Prévus pour une durée de dix jours, les rideaux se sont refermés définitivement ce 23 septembre 2024 sur les travaux de l’examen de l’avant-projet de la nouvelle constitution de la République gabonaise au Palais Léon MBA, conformément au décret n°0359/PT-PR/MRI portant convocation d’une réunion du parlement en Assemblée Constituante, la première de l’ère post-indépendance de notre pays. Ainsi, du 12 au 22 septembre 2024, les parlementaires des deux chambres ont examiné au fond les contours des 194 articles de la nouvelle loi fondamentale soumise à leur approbation.
Constitution : base de la démocratie et miroir des aspirations du peuple
En théorie, une Constitution n’est rien de moins que le socle sur lequel repose toute démocratie. Elle est censée garantir les droits et libertés des citoyens tout en établissant les limites de l’autorité étatique. Sa rédaction devrait être un processus inclusif, intégrant un éventail diversifié d’opinions afin de représenter véritablement les aspirations du peuple. Dans le cas du Gabon, cependant, le processus semble avoir été largement contrôlé par l’Exécutif, ignorant de manière significative les débats contradictoires et les voix périphériques.

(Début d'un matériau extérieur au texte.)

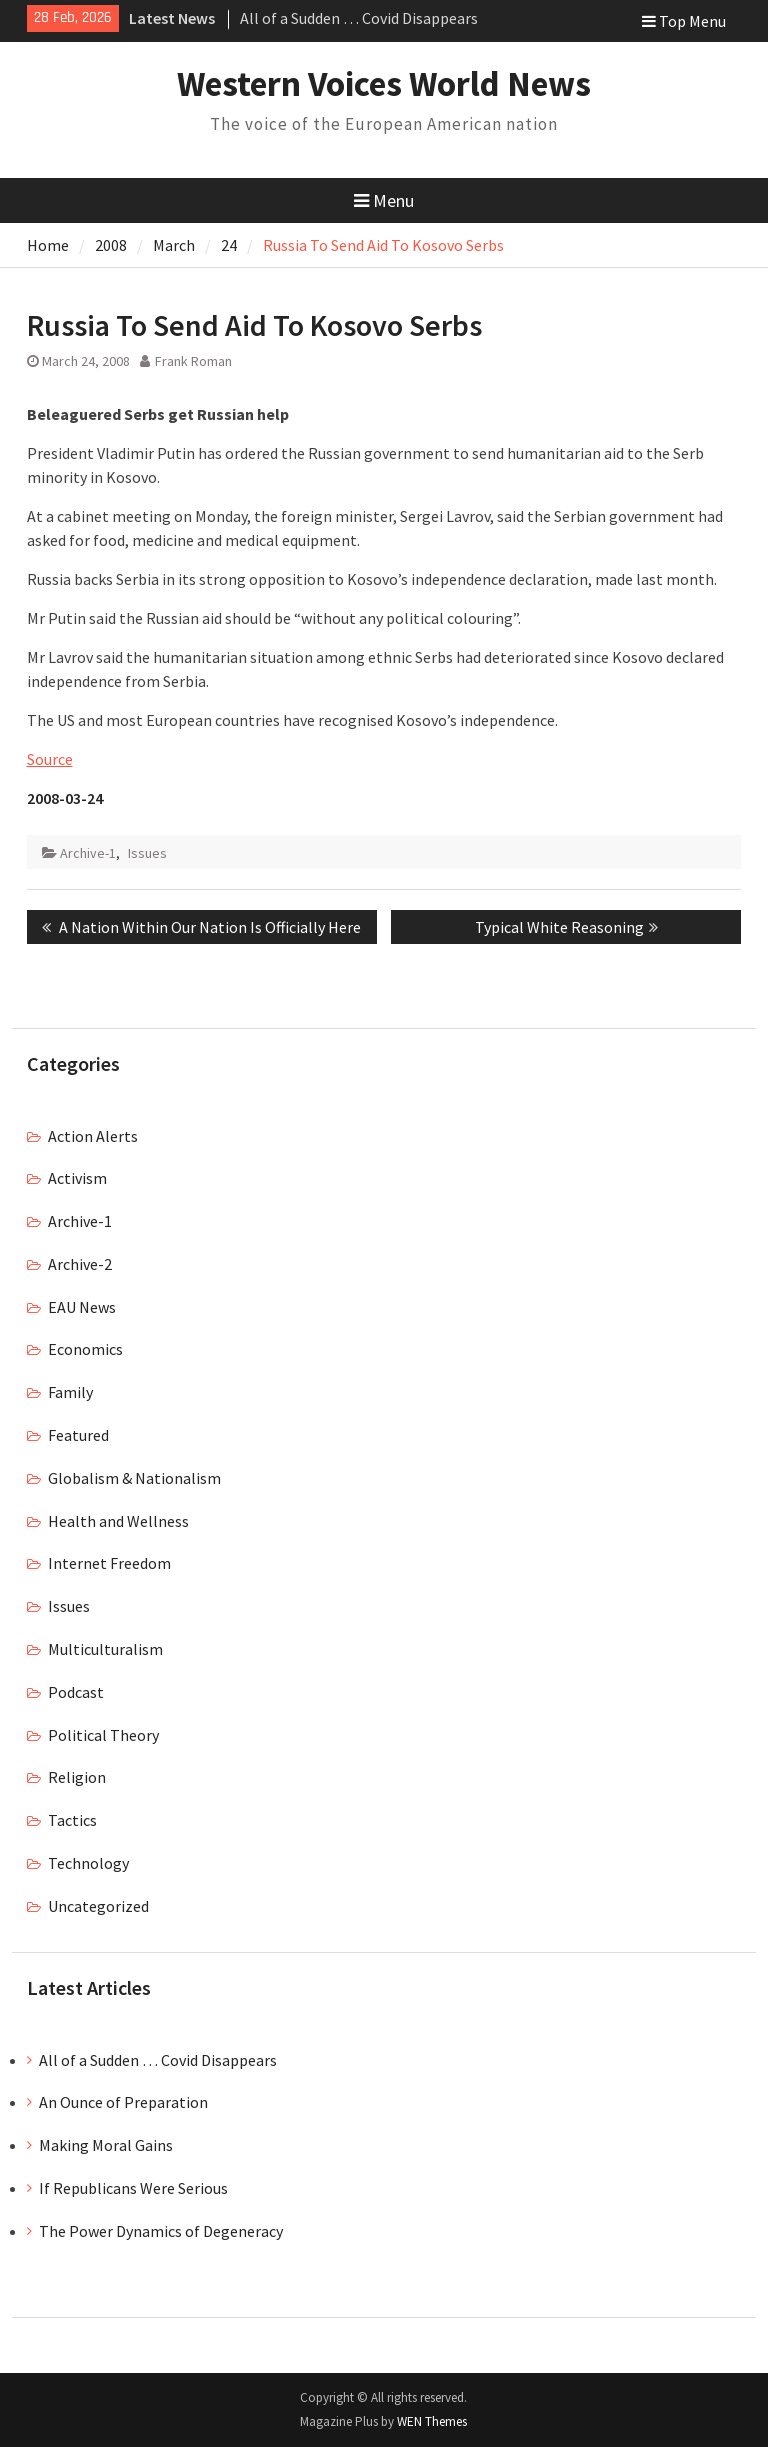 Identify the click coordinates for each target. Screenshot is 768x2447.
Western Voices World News (384, 84)
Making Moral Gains (106, 2145)
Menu (384, 200)
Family (70, 1392)
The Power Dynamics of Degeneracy (161, 2231)
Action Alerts (93, 1136)
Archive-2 (80, 1264)
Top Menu (684, 21)
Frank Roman (193, 361)
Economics (85, 1349)
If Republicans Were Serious (133, 2188)
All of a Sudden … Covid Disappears (359, 18)
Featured (78, 1435)
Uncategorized (98, 1906)
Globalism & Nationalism (134, 1478)
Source (50, 759)
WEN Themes (432, 2421)
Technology (88, 1863)
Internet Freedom (109, 1563)
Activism (77, 1178)
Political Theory (103, 1735)
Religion (77, 1777)
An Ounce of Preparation (123, 2102)
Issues (147, 853)
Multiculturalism (105, 1649)
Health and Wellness (118, 1521)
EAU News (82, 1307)
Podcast (76, 1692)
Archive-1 (88, 853)
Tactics (72, 1820)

L’apparition de 800 amendements, dans ce qui devrait être un cadre central de renégociation constitutionnelle, illustre un profond mécontentement parmi les parlementaires. Ce déluge de modifications proposées peut être interprété comme une remise en question de la légitimité du texte initial. Si un projet aussi concis suscite une telle controverse, cela pose la question de sa crédibilité et de sa capacité à représenter un consensus national.
Un simulacre de débat démocratique ?
Ce processus qui a réuni les chambres du Parlement en une Assemblée Constituante devait être l’apogée d’un débat démocratique. Cependant, le dépôt massif d’amendements par les parlementaires montre leur désenchantement face à une procédure perçue comme manquant de transparence et de représentation, même si officiellement ils ne se sont pas prononcé sur ce sujet. Il semble que ces législateurs, eux-mêmes nommés par le président de la Transition, sont contraints de manifester une dissociation notable des décisions prises par le sommet de l’État. Si une Assemblée dite « Constituante » ne reflète pas sincèrement les intérêts du peuple, sa légitimité est mise en doute, et elle dévoile un dysfonctionnement politique intrinsèque. D’où les 800 amendements sur les 194 articles présentés par le Comité constitutionnel.

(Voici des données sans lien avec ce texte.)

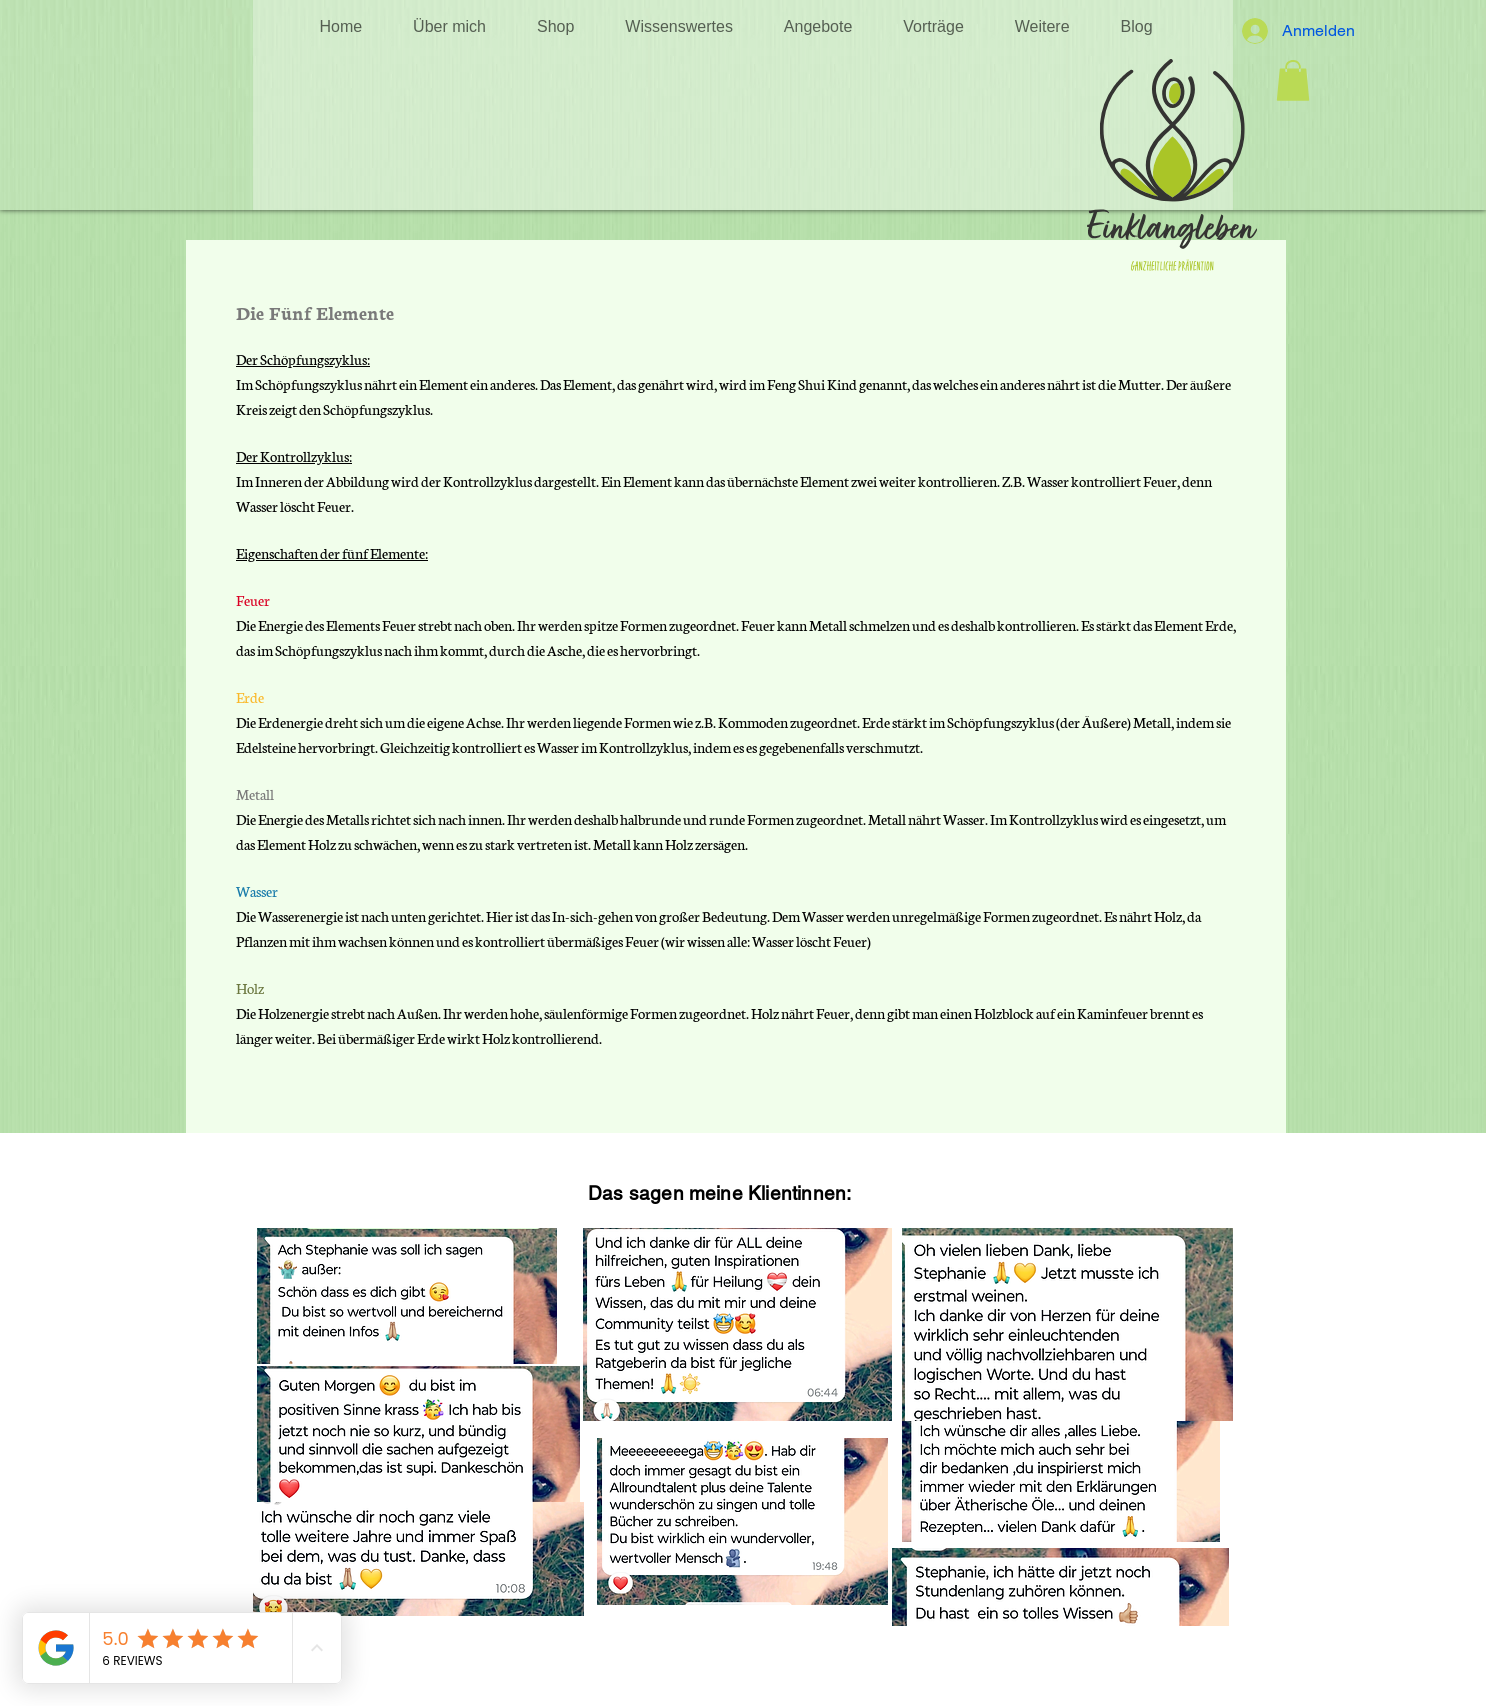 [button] (679, 27)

Le climat politique actuel suggère une fracture profonde entre les représentants supposés du peuple et ceux de l’Exécutif. Cela s’apparente à un dysfonctionnement politique majeur, où les intérêts de l’État et du peuple semblent déconnectés. Les raisons de cette dissonance pourraient être multiples, allant de la pression internationale pour la réforme, jusqu’à une incertitude politique endémique à l’intérieur du pays.
Perspectives du gouvernement et conséquences
Du point de vue gouvernemental, cet énorme flot d’amendements pourrait être ressenti comme un revers sévère, remettant en cause la crédibilité des autorités qui ont promu ce projet. Un texte constitutionnel doit incarner un consensus et refléter une unité nationale ; pourtant, ce projet semble avoir exacerbée les divisions au sein de l’opinion nationale. Ce rejet implicite d’une frange de la population symbolise une perte de confiance fondamentale envers un Exécutif qui doit maintenant s’interroger sérieusement sur sa capacité à rassembler et représenter les intérêts de la nation.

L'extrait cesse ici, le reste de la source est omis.